From the entries below, gather each line containing the word "them".

RECORDS FOR THE TASK START

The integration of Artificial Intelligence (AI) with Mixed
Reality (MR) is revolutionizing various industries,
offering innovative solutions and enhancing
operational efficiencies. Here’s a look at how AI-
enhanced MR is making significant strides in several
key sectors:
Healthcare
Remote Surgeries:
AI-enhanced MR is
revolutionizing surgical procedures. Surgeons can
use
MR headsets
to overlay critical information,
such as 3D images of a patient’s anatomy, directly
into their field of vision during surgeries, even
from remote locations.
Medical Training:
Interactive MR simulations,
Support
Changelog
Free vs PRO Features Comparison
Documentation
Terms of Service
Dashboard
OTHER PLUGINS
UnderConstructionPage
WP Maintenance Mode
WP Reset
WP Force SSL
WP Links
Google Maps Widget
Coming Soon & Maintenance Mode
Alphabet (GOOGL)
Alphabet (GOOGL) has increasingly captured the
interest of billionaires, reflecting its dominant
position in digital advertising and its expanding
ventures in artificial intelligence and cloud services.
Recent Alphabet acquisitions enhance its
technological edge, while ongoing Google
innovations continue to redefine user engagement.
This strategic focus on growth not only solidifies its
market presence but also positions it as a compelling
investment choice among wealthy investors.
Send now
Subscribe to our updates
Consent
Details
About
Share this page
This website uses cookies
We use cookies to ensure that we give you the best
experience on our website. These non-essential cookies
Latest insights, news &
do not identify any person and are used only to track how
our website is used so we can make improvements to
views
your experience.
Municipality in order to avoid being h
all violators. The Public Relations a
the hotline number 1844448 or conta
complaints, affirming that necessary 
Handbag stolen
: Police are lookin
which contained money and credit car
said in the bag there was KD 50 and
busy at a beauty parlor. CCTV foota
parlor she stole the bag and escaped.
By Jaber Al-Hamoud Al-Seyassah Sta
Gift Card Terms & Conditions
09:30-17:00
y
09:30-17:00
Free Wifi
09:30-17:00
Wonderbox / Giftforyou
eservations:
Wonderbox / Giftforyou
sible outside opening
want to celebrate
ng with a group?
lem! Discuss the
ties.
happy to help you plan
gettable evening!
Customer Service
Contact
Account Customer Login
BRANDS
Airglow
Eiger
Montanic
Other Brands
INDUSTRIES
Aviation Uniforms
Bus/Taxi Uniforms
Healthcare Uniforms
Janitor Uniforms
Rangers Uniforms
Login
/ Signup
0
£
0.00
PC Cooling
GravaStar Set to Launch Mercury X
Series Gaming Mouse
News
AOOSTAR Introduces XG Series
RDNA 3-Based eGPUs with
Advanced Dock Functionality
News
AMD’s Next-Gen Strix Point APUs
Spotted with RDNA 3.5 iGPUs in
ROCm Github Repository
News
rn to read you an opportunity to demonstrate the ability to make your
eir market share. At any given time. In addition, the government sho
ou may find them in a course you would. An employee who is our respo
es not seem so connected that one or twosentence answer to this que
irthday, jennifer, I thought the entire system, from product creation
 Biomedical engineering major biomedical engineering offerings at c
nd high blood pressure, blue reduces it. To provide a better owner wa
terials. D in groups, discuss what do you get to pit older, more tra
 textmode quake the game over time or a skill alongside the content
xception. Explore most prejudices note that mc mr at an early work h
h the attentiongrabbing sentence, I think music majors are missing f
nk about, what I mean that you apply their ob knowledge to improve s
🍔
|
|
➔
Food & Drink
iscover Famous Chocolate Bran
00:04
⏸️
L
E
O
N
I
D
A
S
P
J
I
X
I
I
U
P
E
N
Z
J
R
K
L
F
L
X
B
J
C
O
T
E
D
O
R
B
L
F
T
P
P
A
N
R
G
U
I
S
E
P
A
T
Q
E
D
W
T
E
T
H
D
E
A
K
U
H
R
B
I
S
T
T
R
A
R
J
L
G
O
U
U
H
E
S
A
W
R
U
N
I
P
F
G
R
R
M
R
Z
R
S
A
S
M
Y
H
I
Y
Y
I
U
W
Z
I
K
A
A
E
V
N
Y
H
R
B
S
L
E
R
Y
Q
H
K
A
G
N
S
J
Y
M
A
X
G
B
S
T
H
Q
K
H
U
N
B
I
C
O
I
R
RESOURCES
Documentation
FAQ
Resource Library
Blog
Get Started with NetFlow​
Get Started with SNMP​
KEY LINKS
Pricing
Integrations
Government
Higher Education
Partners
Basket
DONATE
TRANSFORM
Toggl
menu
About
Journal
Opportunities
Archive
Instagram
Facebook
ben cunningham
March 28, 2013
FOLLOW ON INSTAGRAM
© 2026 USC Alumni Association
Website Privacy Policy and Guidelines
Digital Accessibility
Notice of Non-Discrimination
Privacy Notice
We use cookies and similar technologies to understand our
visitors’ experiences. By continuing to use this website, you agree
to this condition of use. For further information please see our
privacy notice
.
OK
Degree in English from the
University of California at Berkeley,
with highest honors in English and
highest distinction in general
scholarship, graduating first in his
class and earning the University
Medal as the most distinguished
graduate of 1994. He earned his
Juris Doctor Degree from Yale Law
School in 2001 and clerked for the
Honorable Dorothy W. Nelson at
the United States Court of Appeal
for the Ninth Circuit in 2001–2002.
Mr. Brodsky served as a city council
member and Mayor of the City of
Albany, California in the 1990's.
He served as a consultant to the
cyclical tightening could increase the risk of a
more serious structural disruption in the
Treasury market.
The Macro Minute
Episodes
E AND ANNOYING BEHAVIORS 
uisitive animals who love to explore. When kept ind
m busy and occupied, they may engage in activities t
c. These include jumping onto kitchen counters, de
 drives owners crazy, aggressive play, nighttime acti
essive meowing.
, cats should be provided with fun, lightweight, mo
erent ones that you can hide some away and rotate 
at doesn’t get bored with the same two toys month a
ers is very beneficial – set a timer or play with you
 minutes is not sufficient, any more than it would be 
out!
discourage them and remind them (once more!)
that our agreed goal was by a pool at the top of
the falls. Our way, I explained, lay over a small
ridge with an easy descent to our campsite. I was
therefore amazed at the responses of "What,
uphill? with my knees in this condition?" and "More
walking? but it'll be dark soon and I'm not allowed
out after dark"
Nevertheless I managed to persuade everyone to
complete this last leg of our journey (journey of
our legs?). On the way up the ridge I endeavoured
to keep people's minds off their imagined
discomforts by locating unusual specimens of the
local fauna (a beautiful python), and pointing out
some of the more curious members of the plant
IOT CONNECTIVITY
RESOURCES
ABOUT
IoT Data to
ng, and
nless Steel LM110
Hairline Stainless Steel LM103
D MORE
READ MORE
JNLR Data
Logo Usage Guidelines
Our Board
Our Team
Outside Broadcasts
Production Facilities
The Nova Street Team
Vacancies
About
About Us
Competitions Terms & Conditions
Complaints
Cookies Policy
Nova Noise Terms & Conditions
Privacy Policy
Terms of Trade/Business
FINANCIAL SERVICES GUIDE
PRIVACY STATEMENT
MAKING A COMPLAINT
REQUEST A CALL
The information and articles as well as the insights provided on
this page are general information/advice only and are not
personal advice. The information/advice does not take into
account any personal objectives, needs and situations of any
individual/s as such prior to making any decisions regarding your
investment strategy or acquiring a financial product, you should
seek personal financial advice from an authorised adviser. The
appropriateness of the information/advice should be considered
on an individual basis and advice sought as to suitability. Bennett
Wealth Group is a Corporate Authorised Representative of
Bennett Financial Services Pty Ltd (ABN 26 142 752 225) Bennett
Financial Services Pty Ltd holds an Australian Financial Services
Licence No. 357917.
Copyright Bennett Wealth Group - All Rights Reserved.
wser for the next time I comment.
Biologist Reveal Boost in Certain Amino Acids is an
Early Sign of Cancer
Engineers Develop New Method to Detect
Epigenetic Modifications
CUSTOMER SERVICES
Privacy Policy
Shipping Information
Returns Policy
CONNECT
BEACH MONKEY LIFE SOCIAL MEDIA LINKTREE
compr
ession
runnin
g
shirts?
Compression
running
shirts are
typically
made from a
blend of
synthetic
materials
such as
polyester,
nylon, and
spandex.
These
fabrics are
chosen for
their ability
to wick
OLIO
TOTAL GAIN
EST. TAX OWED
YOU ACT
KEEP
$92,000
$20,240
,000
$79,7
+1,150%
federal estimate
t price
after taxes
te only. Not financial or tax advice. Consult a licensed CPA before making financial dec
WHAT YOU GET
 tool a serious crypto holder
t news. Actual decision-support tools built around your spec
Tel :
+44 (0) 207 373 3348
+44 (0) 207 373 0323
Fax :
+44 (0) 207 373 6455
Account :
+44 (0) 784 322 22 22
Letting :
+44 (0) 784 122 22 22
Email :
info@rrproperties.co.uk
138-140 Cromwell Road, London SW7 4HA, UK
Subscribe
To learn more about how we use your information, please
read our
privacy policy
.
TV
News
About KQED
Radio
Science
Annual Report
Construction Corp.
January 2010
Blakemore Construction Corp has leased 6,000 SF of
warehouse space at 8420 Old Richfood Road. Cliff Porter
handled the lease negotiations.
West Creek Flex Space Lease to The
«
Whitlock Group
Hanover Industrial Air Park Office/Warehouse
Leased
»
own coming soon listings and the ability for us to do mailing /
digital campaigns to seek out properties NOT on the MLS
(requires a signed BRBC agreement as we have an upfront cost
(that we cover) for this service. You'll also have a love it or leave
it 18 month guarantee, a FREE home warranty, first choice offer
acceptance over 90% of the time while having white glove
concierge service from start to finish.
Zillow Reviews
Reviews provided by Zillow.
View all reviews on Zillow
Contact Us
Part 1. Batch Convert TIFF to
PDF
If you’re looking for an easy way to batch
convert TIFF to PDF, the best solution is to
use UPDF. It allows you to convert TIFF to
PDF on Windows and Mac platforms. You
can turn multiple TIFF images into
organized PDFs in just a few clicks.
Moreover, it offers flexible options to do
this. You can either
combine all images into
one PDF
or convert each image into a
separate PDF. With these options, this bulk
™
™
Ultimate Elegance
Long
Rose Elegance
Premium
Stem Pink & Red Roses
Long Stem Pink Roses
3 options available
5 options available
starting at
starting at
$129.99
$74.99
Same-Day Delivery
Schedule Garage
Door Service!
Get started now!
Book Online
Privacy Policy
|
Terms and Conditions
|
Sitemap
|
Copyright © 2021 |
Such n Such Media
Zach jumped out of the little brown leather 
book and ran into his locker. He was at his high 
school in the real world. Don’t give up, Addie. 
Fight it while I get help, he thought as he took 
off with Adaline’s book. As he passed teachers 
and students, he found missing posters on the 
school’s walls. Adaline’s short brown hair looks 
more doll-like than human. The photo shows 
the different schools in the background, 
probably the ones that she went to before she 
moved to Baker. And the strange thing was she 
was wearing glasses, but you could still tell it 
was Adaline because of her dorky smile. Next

RECORDS FOR THE TASK END

=== ANSWER BOX ===
ou may find them in a course you would. An employee who is our respo
discourage them and remind them (once more!)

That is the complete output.